Stored data entries
# # # # # # #
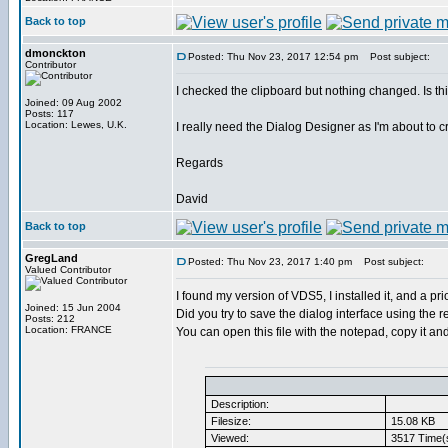
Back to top
dmonckton
Posted: Thu Nov 23, 2017 12:54 pm
Post subject:
Contributor
I checked the clipboard but nothing changed. Is 
Joined: 09 Aug 2002
Posts: 117
Location: Lewes, U.K.
I really need the Dialog Designer as I'm about to 
Regards
David
Back to top
GregLand
Posted: Thu Nov 23, 2017 1:40 pm
Post subject:
Valued Contributor
I found my version of VDS5, I installed it, and a priori
Joined: 15 Jun 2004
Did you try to save the dialog interface using the 
Posts: 212
Location: FRANCE
You can open this file with the notepad, copy it and 
Description:
Filesize:
15.08 KB
Viewed:
3517 Time(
# # # # # # #
Extract every line of the data exactly; pictures stay out.

* _Written solution_
Back to top
dmonckton
Posted: Thu Nov 23, 2017 12:54 pm
Post subject:
Contributor
I checked the clipboard but nothing changed. Is 
Joined: 09 Aug 2002
Posts: 117
Location: Lewes, U.K.
I really need the Dialog Designer as I'm about to 
Regards
David
Back to top
GregLand
Posted: Thu Nov 23, 2017 1:40 pm
Post subject:
Valued Contributor
I found my version of VDS5, I installed it, and a priori
Joined: 15 Jun 2004
Did you try to save the dialog interface using the 
Posts: 212
Location: FRANCE
You can open this file with the notepad, copy it and 
Description:
Filesize:
15.08 KB
Viewed:
3517 Time(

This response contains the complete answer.